30605 WARN  2021-06-25T08:56:22.420-0500 singleFrameDriver.processCcd.calibrate.deblend: Parent 527486408458531: skipping large footprint (area: 14894)

Given multiple blended objects (multiple peaks within an area above threshold), Source Extractor (please let’s not continue to propagate the name “SExtractor”) simply measures all objects. The LSST pipeline attempts to disentangle the two objects so we can measure each without being affected by the others. This doesn’t always work well, and it is expensive when there are lots of blends.

Can you show the calexp with sources overlaid? I’d like to see the full field and a zoom on clusters of sources.

@laurenam Thanks for the tip. I will apply this override and get back to you with the output.

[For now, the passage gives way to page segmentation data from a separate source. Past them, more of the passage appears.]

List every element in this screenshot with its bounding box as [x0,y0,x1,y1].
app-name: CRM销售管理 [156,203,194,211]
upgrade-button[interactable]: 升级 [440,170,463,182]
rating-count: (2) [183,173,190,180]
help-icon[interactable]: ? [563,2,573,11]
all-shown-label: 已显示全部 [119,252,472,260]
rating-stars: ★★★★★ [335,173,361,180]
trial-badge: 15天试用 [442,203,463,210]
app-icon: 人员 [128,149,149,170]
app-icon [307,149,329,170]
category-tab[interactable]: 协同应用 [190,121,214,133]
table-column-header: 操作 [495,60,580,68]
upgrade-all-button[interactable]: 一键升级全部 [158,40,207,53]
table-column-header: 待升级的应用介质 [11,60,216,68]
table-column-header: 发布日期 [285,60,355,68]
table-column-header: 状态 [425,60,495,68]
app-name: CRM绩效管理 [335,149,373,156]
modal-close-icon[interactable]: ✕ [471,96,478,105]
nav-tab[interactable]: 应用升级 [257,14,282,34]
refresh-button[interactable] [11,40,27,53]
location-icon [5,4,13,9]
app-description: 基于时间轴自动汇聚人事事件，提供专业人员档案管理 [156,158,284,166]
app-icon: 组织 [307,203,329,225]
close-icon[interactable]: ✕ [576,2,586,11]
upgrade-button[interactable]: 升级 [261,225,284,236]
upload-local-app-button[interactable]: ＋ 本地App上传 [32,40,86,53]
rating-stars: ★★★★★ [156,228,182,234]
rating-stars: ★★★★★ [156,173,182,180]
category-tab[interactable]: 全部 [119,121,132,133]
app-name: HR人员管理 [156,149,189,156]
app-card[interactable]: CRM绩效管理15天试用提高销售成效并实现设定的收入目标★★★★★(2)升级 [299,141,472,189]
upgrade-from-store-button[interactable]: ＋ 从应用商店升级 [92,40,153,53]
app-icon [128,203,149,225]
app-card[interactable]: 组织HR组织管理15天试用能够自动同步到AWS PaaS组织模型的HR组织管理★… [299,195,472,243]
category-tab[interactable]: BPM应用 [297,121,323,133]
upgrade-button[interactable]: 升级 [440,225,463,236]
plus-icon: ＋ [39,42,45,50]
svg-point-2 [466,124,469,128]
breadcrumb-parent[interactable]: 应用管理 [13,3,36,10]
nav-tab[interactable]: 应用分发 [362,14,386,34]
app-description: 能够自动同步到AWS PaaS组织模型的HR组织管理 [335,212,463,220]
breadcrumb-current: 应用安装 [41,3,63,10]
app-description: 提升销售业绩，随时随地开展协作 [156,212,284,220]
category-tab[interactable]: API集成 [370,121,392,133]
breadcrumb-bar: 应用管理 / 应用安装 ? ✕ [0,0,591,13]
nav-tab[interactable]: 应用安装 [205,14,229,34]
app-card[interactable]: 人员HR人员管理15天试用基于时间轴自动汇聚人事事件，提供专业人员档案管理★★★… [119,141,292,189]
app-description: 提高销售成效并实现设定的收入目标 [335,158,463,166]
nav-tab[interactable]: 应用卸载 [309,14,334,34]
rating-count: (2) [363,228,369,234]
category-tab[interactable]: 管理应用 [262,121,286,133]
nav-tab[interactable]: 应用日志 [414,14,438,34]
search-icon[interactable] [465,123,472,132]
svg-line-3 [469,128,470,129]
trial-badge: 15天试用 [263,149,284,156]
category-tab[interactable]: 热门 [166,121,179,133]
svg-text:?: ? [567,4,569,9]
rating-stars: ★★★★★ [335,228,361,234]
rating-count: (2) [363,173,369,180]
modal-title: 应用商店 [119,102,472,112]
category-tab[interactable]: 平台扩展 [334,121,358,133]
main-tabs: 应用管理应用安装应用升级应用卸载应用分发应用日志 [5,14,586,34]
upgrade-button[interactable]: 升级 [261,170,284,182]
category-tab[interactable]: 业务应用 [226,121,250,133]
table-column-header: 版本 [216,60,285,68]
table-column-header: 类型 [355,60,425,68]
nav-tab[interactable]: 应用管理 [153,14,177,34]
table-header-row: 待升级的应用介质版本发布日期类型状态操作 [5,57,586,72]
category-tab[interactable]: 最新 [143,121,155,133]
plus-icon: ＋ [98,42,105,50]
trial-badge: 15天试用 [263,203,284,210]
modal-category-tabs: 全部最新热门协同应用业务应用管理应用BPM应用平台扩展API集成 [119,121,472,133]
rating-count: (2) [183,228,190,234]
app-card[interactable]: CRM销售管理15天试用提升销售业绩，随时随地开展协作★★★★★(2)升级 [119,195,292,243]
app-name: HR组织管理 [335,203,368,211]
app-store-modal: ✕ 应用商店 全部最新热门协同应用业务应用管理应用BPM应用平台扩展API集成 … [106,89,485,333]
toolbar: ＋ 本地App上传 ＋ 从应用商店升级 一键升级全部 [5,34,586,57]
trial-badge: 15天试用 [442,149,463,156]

@price I was under the impression that SExtractor (Source Extractor) does a multi-component Gaussian fit to the footprint in order determine which pixels get assigned to which deblended source. I think it can also provide a corrected flux based on this, but would have to check. Is that similar to the LSST algorithm? I will get back to you with the calexp image.

On an unrelated note, I don’t think there is a problem with “SExtractor”. That is how it was presented in the original article, and is often used in the community / literature.

EDIT: It has come to my attention that some in the community may find “SExtractor” an offensive term. I therefore will adopt “Source Extractor” in future. I apologise for any offence caused by this.

Hi @price

Here is the calexp with sources overlaid:

And a zoom in:

Looking at the footprints, I wouldn’t say any are excessively large. Let me know if there is anything else that might help diagnose the problem. Thanks!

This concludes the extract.